Tag Archives: Lifelogging

Archiving Ourselves: Technology and Lifelogging

Written by: Glenda Shaw, BA, MA

Steve Mann, is generally considered to be the pioneer of wearable camera technology and coined the term “sousveillance” to describe individually controlled camera intended to subvert wide-spread institutional surveillance. Over time however, personal recording devices intended to be used to resist institutional surveillance has given way to recording devices being used as consumer products.

Ubiquitous facebooking, tweeting, and instagraming of the endless selfie, foodie or baby moments are indicators of a culture engaging in sometimes hourly, daily or weekly documenting and archiving of daily life. In some ways the constant stream of Flickr images, blog posts, and pic-twits are merely the updated versions of the analog photo album, journal and scrapbook.

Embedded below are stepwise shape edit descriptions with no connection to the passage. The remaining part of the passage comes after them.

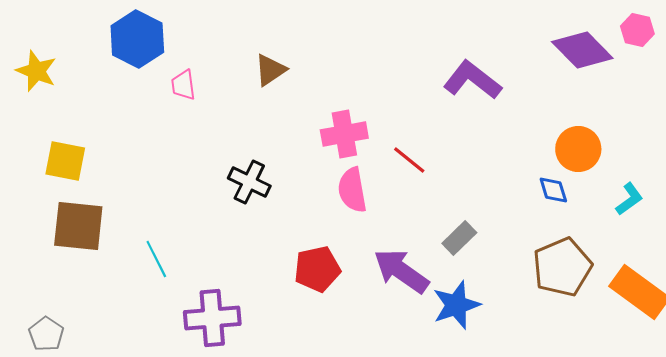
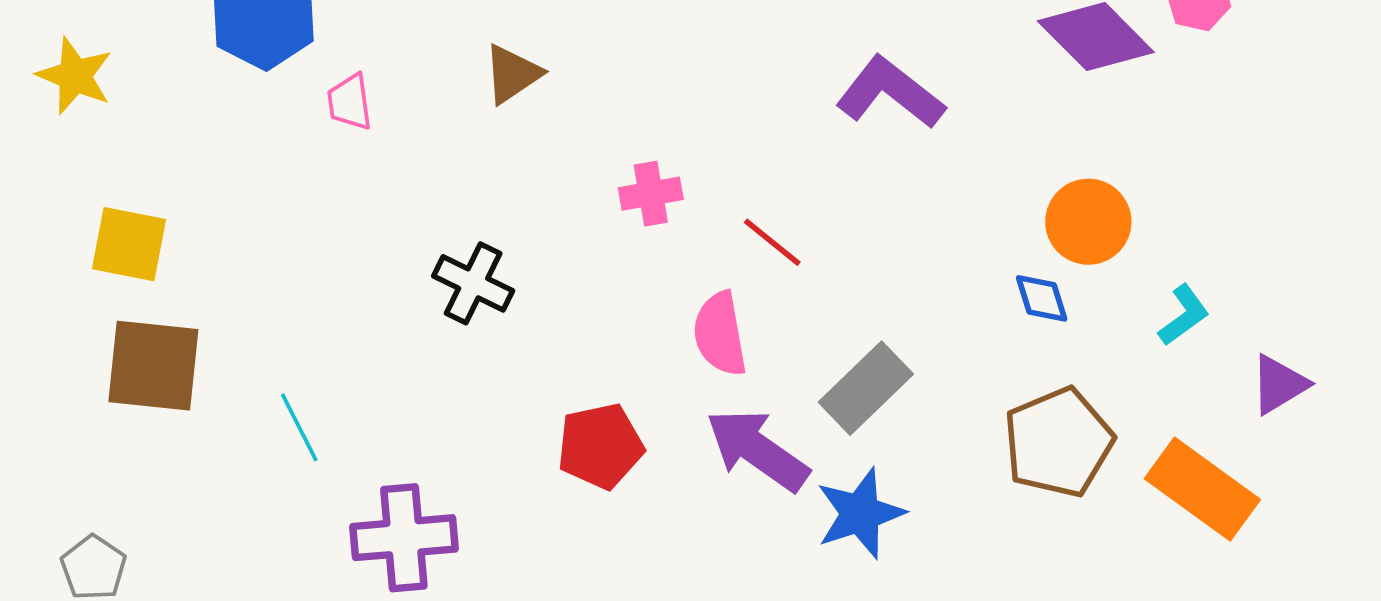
pink cross: (344, 134) -> (651, 194), size x0.7
pink semicircle: (352, 190) -> (720, 334), moved
gray rectangle: (459, 238) -> (866, 388), size x1.4

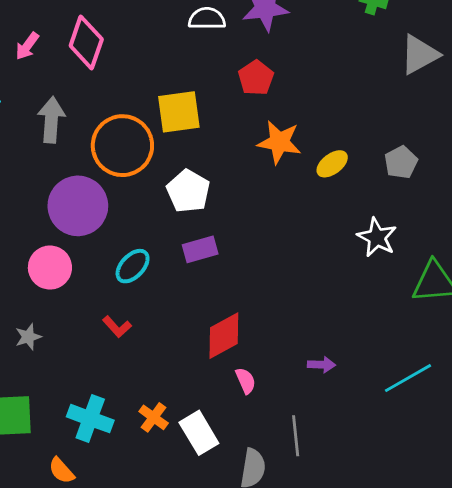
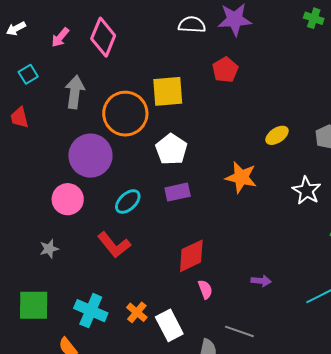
orange star: (279, 142) -> (241, 177), moved
red L-shape: (117, 327) -> (114, 245), size x1.6
gray line: (296, 436) -> (239, 331), turned -68

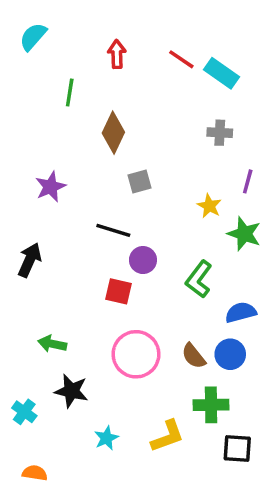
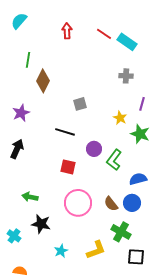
green line: (70, 92) -> (28, 60), moved
brown diamond: (113, 133) -> (43, 81), moved
purple star: (50, 187) -> (21, 113), moved
purple circle: (143, 260) -> (94, 149), moved
green cross: (211, 405) -> (121, 232), turned 30

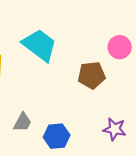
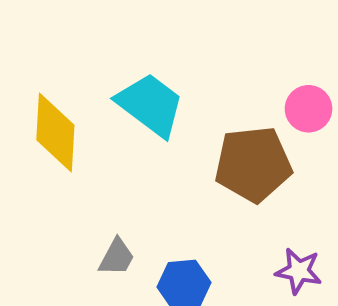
brown pentagon: (92, 75) -> (253, 164), size x1.4

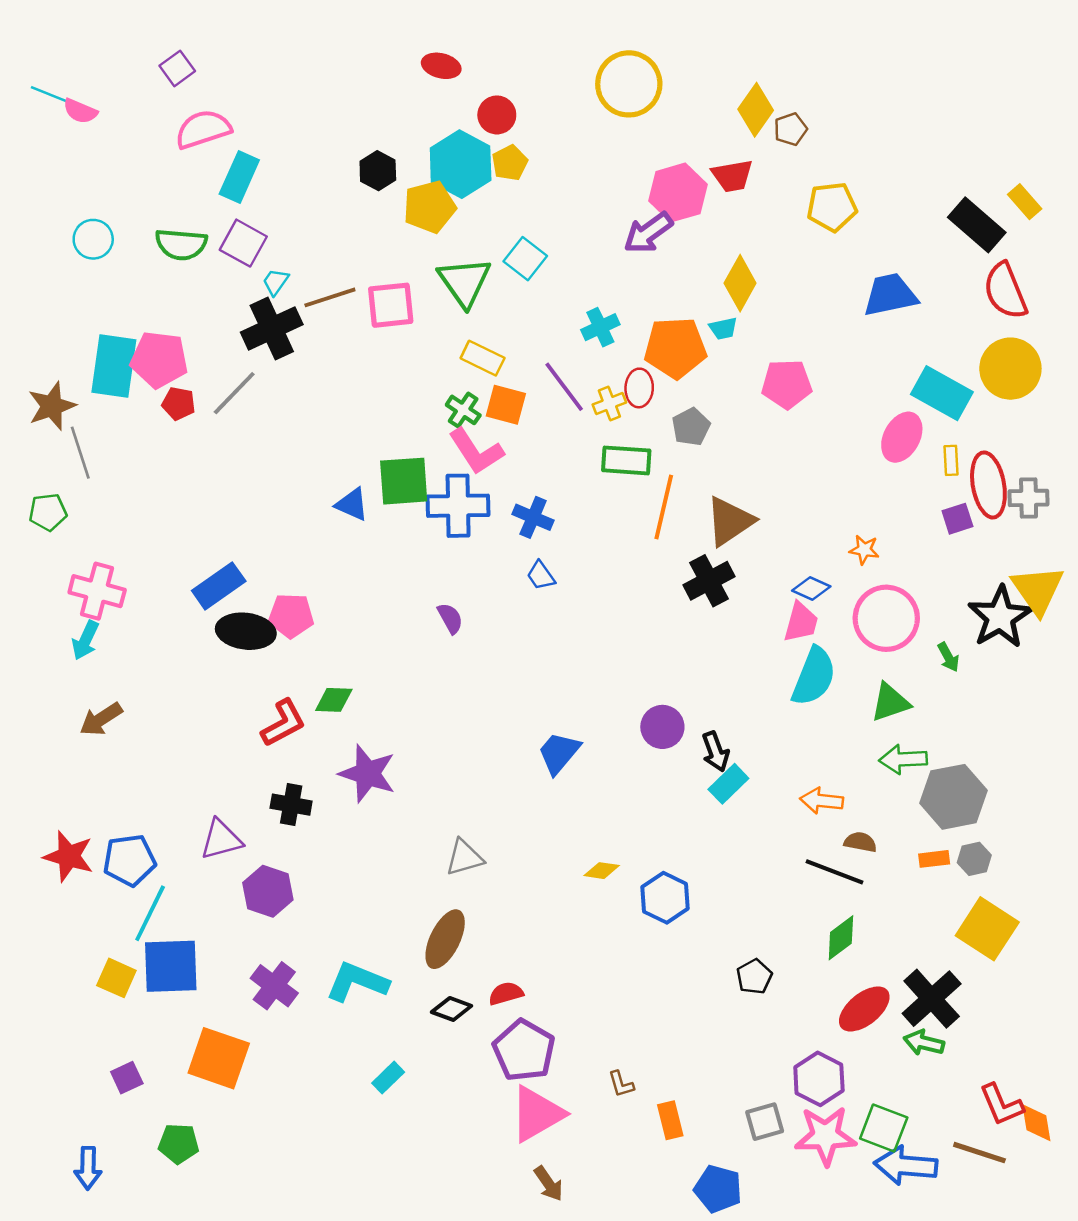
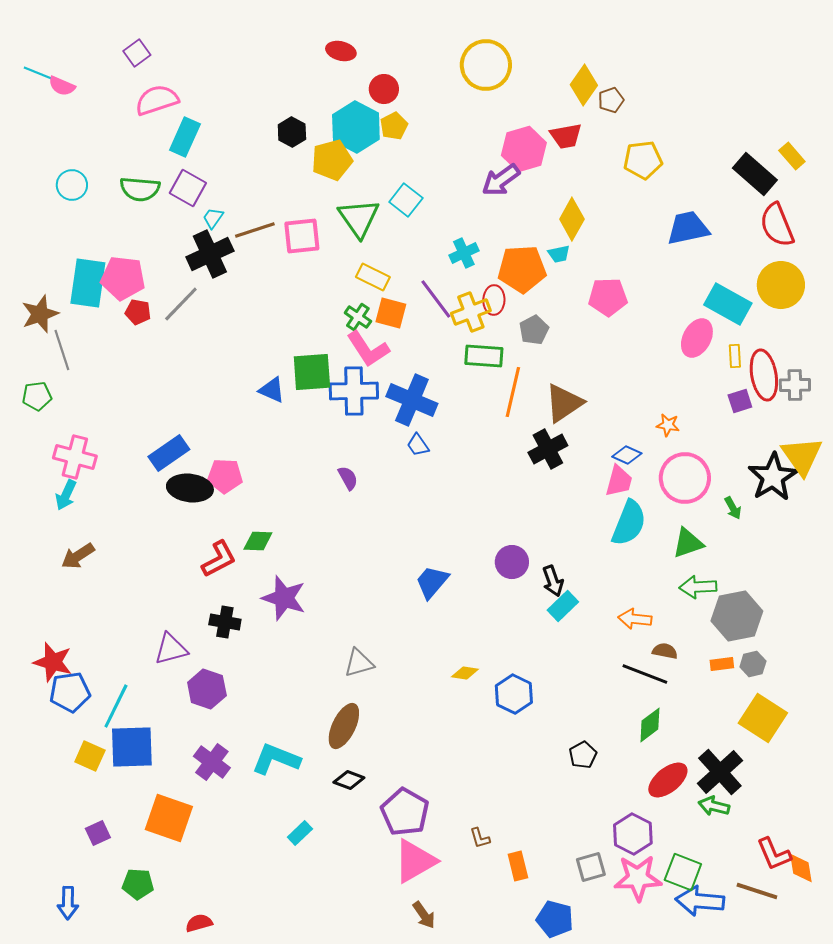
yellow cross: (609, 403) -> (471, 312), size x1.5
blue cross: (533, 517) -> (412, 400), size x1.6
blue pentagon: (129, 860) -> (70, 692), moved
red semicircle: (506, 993) -> (199, 923), moved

This practice is increasingly supported by technologies that seem to facilitate the continuous capturing, documenting, and archiving of daily life. Lifelogging, as it sometimes referred to, involves the wearing of certain types of technology in order to capture all or large portions of the wearers’ life. Mark Krynsky provides an extensive list here of the many many tools that may be used engage in lifelogging.

Lifelogging may involve the visual capture of experiences and people encountered in day to day life. We are by now familiar with the sea of cell phones snapping photos at concerts and festivals and other special occasions. Some products such such as the Narrative Clip and The Autographer allow wearers


to continuously (i.e., every 30 seconds with the Narrative Clip) and automatically captures images unfolding around them as they move through their everyday lives.

Lifelogging may also involve the collecting of information related to the body, such as sleep patterns, physical activity, weight management and even the quality of day to day moods cross referenced with activity. Samsung’s Gear Fit, Fitbit and Mood Panda are technologies that aim to collect body related data.

Reviews of these products suggest that such devices, while convenient and responsive, tend to raise complex issues related to privacy and disclosure and at times made both the wearer and the device subjects uncomfortable. For example, it is possible to wear such devices in such a way that people around you are not aware that they are being recorded. However, peers, colleagues and friends may feel that their privacy is being intruded upon.

Lifelogging promises to help us preserve important personal memories; increase our ability to remember things both in the short-term and the long-term; and aid in the scientific exploration of the connection between memory and well-being. This said, such technologies push important ethical and legal issues to the fore. With respect to the law, while it is permissible to take photos and videos in public spaces for personal use in many countries, these laws tend to vary by place. However, even though something may be technically legal, this does not make it socially appropriate or ethical. For instance, many people feel uncomfortable being openly recorded with such devices as Google Glass (think: “Glasshole”). Such technologies have the potential to shift our present understanding of what is regarded as socially acceptable uses of ubiquitous recording devices and will force us to balance our right to privacy and our strong desire to preserve our precious memories.